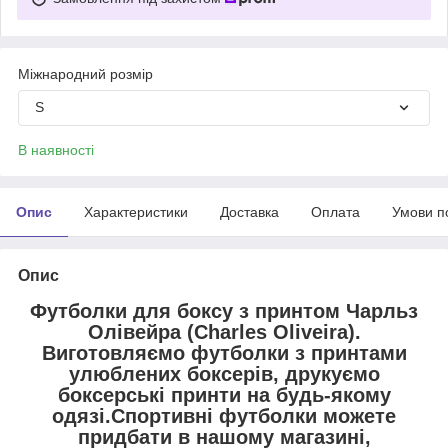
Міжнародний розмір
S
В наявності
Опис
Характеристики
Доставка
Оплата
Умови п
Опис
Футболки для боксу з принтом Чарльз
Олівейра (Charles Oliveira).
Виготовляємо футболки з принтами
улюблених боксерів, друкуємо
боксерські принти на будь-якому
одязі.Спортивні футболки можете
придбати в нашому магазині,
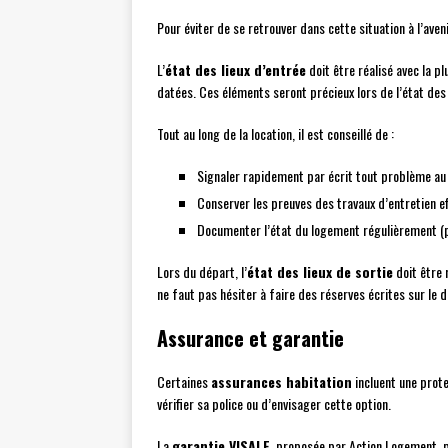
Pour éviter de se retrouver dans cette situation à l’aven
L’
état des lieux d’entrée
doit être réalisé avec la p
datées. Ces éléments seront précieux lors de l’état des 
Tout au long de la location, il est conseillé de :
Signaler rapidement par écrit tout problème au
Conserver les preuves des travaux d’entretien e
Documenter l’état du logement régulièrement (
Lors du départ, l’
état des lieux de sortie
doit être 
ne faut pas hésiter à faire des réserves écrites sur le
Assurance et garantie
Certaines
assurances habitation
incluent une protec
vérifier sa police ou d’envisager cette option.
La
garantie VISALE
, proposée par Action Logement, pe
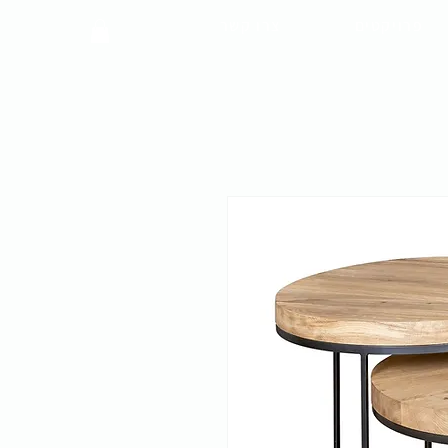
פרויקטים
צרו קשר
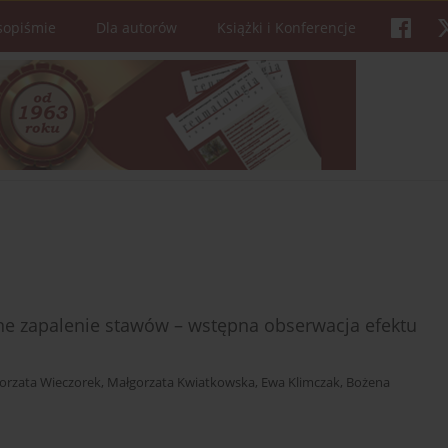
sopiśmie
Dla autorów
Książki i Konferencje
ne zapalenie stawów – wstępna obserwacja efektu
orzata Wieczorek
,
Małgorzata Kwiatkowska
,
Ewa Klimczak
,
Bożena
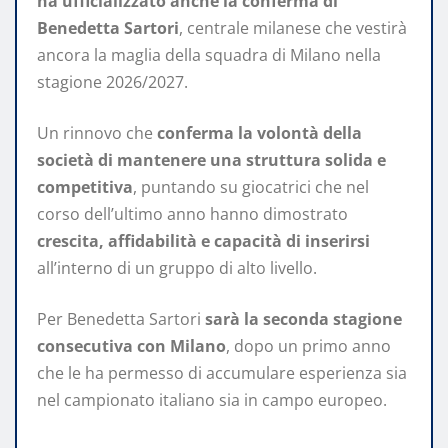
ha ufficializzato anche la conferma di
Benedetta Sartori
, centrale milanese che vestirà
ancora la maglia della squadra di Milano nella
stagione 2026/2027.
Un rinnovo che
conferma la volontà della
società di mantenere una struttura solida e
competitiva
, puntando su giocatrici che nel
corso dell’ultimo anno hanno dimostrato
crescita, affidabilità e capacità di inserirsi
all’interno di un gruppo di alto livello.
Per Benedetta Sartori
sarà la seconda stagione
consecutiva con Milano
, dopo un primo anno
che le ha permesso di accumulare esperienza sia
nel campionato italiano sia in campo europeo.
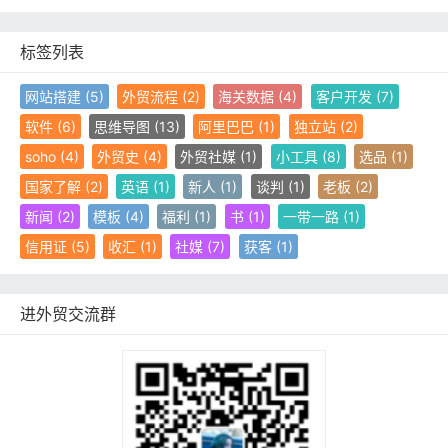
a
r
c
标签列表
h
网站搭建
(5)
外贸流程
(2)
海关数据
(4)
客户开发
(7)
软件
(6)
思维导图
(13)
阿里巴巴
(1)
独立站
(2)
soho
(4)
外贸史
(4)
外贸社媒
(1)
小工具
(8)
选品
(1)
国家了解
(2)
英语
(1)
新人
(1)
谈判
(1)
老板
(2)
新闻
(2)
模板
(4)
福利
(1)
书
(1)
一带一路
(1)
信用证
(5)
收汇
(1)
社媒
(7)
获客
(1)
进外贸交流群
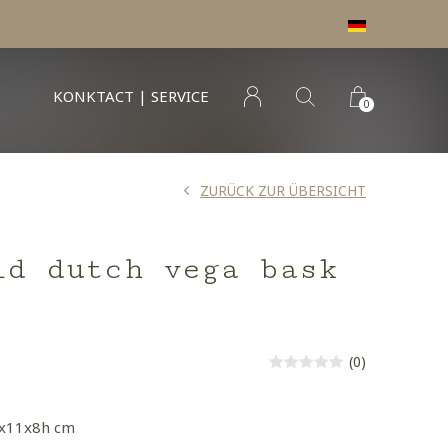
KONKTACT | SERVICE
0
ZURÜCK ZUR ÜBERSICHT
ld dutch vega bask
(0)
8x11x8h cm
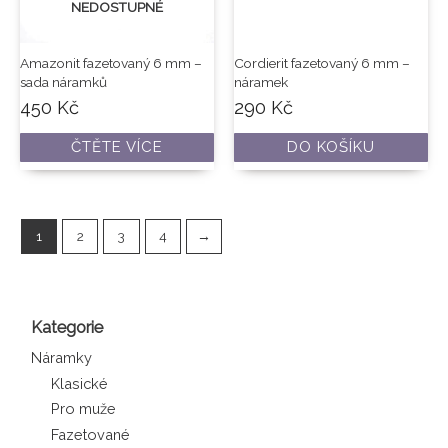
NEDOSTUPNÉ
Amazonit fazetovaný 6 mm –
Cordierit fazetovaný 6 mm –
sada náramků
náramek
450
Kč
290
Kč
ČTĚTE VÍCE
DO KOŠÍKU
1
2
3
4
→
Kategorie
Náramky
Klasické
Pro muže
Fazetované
:::
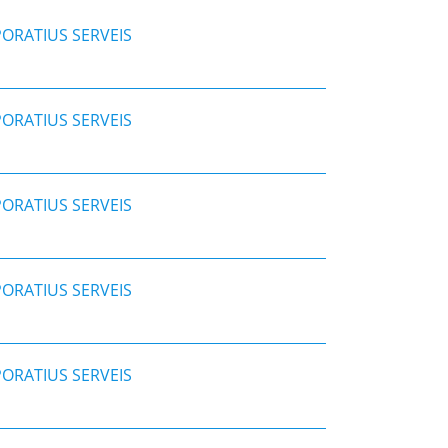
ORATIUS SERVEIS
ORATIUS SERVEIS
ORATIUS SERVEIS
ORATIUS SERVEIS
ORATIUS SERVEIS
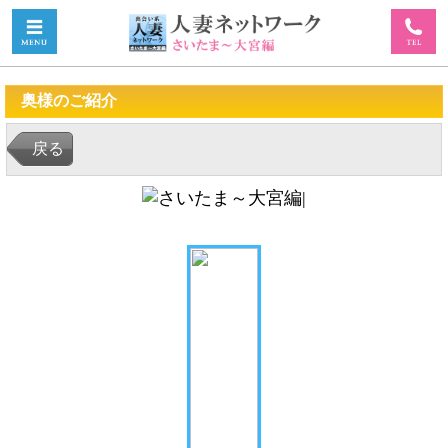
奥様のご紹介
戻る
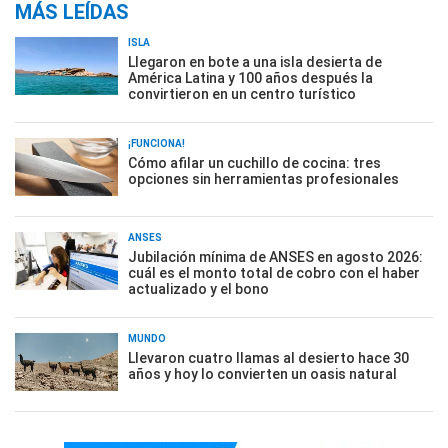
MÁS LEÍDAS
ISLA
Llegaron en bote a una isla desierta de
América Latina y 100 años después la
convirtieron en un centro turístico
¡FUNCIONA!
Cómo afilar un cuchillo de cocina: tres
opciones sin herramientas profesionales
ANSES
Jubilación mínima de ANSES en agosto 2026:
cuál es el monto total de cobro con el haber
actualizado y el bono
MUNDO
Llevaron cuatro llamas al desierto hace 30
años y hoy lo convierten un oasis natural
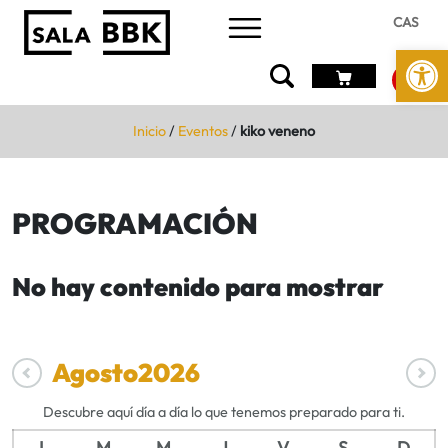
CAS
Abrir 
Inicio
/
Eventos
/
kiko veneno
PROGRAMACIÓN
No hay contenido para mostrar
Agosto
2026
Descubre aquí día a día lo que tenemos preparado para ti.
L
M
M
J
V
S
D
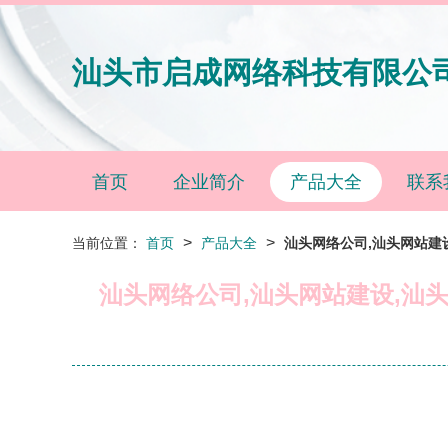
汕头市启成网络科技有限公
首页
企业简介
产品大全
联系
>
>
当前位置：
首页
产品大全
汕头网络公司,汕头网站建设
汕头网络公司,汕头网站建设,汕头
:::
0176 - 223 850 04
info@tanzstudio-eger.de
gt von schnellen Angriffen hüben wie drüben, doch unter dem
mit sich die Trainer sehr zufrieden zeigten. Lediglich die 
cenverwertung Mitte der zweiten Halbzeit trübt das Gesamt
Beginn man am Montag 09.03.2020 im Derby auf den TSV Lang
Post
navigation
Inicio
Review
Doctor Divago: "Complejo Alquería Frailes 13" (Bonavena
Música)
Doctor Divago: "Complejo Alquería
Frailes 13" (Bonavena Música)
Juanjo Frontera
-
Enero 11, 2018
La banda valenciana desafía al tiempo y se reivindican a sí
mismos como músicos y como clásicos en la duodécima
:::
Using only the data above, copy out the lines that include the word "état".

» YOUR SOLUTION
état des lieux d’entrée
datées. Ces éléments seront précieux lors de l’état des 
Documenter l’état du logement régulièrement (
état des lieux de sortie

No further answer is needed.